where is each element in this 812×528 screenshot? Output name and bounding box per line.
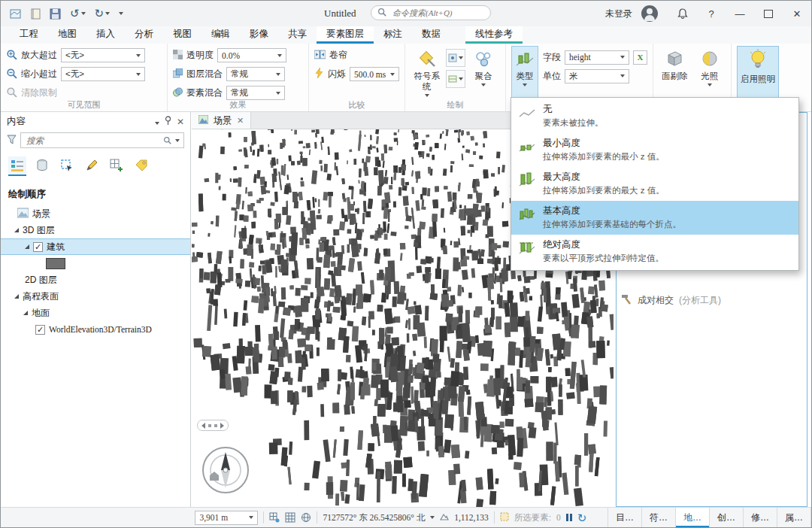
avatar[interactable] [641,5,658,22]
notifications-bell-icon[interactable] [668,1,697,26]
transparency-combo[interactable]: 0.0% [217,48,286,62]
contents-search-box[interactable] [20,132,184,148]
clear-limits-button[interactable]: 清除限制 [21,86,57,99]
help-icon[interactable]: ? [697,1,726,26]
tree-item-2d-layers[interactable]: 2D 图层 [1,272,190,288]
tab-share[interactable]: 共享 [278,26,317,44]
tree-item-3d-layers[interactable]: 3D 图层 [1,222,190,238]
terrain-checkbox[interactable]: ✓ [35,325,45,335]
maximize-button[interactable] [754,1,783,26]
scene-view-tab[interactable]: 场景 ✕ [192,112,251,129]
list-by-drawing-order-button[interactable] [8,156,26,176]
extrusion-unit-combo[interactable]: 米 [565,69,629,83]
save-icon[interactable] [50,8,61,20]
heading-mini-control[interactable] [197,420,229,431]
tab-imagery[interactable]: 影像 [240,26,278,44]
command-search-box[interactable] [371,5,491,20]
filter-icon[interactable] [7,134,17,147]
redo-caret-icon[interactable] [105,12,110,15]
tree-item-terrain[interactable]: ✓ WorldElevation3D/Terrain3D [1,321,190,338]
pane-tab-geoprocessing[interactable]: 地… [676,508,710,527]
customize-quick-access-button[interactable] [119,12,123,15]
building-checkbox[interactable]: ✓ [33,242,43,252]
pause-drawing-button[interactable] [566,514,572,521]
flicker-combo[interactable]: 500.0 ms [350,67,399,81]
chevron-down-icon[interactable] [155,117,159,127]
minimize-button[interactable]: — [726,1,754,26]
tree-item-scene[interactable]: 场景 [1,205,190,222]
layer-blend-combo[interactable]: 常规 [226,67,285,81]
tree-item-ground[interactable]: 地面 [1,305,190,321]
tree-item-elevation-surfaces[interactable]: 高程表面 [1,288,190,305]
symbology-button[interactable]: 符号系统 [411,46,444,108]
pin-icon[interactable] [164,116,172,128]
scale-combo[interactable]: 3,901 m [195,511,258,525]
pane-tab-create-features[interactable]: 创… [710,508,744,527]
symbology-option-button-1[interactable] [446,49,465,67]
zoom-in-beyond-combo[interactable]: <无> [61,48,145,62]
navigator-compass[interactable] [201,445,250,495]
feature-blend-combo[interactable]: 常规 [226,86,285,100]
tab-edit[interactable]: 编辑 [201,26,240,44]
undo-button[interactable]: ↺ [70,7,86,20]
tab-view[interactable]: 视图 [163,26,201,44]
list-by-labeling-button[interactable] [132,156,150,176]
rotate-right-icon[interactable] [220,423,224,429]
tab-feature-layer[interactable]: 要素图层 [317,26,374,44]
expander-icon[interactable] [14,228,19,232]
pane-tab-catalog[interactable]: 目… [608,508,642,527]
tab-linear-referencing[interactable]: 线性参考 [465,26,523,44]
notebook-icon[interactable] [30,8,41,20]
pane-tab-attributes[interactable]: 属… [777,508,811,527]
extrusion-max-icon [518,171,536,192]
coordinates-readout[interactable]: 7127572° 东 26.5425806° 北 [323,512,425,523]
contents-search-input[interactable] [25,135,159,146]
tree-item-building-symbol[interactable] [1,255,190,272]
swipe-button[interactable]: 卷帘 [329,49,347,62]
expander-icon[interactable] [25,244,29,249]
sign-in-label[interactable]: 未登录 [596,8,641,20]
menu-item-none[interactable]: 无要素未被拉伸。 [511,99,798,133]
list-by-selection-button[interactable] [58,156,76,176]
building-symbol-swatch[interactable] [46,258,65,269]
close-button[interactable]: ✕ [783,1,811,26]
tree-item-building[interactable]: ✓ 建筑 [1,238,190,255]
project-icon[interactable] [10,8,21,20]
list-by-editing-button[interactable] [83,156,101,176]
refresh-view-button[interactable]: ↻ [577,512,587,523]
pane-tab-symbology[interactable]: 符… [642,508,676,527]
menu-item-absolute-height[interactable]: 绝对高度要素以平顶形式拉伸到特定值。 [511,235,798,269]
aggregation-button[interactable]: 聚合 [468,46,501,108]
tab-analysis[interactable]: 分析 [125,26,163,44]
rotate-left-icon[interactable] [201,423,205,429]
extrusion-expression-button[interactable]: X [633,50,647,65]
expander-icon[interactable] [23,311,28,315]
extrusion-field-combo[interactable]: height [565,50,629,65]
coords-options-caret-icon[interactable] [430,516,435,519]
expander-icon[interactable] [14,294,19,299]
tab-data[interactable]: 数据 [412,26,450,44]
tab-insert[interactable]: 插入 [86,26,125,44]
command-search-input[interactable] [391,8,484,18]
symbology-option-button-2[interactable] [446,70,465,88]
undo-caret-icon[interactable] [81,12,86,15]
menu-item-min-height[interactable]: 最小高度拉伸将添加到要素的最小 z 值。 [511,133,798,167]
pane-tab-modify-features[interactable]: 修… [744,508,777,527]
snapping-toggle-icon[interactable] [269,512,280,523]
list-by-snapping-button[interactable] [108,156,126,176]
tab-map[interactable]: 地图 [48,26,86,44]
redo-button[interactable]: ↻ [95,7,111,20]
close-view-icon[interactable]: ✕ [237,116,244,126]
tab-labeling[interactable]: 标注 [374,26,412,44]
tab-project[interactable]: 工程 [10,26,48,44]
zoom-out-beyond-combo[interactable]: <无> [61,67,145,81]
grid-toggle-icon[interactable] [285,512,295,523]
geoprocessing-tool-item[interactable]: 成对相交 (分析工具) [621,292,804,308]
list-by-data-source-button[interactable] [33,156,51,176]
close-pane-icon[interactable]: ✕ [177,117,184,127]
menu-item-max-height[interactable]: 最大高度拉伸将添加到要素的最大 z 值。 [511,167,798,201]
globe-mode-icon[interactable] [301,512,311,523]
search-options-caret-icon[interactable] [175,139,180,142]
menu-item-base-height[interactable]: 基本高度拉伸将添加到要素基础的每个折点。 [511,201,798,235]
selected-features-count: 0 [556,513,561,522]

*-*-*

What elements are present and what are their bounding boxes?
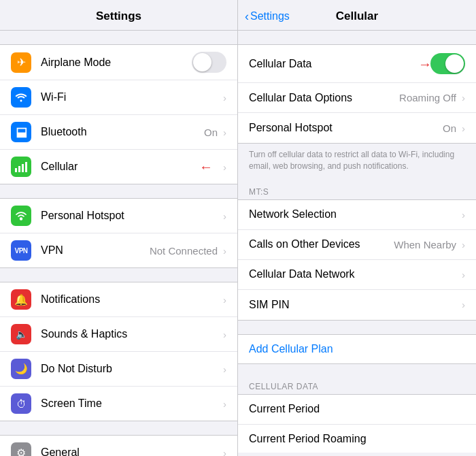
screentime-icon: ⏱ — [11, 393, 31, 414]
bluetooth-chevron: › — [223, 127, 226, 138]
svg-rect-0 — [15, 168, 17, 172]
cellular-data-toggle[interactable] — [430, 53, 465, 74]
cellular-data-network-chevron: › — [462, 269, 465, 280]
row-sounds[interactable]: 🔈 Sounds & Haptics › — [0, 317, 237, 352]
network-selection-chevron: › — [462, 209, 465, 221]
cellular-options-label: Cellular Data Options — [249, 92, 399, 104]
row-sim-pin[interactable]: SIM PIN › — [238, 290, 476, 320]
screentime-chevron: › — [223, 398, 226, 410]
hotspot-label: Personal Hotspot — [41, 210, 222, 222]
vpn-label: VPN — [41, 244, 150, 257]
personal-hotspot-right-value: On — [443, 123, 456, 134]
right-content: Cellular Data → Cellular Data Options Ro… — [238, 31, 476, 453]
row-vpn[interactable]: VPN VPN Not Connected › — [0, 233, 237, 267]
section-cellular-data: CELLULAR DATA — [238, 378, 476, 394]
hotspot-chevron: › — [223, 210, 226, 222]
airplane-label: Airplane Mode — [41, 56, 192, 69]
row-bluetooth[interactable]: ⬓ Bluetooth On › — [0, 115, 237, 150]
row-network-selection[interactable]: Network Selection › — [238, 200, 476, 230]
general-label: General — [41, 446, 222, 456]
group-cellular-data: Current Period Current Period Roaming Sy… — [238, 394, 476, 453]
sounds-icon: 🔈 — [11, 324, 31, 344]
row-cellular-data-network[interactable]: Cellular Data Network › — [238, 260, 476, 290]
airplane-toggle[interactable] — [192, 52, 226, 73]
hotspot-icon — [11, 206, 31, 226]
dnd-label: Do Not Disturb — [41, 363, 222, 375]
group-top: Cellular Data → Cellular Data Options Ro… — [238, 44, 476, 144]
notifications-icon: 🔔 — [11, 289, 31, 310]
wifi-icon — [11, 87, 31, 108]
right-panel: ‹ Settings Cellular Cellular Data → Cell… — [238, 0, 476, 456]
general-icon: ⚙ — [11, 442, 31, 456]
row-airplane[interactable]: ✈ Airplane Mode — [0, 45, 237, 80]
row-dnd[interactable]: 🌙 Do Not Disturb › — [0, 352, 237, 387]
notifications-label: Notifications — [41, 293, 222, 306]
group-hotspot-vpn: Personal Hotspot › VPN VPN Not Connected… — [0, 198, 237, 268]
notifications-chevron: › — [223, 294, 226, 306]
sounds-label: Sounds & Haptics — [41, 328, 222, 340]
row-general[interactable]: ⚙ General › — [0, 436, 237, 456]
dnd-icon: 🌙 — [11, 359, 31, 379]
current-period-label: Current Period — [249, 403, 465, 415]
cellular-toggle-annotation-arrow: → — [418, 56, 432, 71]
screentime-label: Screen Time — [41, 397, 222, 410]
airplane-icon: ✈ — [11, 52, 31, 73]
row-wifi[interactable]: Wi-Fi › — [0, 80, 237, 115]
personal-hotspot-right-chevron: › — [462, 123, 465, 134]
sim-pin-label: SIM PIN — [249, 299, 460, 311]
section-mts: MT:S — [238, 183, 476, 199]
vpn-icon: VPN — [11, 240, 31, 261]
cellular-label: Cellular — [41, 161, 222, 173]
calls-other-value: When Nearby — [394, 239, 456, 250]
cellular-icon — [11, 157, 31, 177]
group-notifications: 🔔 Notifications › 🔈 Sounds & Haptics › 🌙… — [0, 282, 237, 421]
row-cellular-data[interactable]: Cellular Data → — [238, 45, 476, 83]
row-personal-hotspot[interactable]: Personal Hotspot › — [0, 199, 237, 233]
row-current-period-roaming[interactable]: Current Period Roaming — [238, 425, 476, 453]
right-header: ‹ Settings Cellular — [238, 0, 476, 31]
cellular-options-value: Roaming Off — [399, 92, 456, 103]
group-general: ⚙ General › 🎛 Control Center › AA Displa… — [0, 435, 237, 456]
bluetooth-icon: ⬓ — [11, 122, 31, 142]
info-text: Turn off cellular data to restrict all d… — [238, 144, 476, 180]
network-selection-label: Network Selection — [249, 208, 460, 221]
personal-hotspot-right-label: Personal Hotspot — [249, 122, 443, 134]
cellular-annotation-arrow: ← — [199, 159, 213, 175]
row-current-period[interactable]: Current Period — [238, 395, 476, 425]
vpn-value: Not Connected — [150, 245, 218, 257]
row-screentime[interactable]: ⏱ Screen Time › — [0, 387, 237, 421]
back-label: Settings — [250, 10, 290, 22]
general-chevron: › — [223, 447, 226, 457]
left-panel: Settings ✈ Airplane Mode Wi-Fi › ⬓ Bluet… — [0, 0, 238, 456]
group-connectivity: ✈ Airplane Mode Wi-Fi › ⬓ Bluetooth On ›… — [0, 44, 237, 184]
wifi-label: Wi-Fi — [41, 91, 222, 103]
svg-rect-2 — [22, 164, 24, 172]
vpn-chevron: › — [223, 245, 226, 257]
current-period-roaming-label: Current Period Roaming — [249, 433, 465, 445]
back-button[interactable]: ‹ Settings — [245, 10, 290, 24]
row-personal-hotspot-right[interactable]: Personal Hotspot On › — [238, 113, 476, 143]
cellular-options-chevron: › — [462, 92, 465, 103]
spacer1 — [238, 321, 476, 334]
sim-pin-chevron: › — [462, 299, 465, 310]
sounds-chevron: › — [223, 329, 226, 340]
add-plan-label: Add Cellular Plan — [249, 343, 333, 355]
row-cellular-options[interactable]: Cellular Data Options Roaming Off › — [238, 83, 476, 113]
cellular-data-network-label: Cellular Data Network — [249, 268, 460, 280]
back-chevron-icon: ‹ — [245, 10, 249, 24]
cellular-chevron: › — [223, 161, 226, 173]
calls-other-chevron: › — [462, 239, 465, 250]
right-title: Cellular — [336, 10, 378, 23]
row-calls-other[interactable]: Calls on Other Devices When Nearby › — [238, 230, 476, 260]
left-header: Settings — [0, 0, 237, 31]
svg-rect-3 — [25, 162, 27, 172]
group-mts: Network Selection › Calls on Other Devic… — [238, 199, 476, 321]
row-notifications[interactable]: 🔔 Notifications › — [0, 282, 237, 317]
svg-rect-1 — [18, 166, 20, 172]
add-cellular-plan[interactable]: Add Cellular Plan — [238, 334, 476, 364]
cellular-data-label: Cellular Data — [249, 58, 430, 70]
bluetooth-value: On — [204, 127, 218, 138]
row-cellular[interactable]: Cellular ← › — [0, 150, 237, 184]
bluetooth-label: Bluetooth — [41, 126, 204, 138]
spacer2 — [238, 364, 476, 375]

*-*-*

The response must contain every line from the listing above in which the string "project" appears.

## TASK ANSWER
project-icon[interactable] [10,8,21,20]
tab-project[interactable]: 工程 [10,26,48,44]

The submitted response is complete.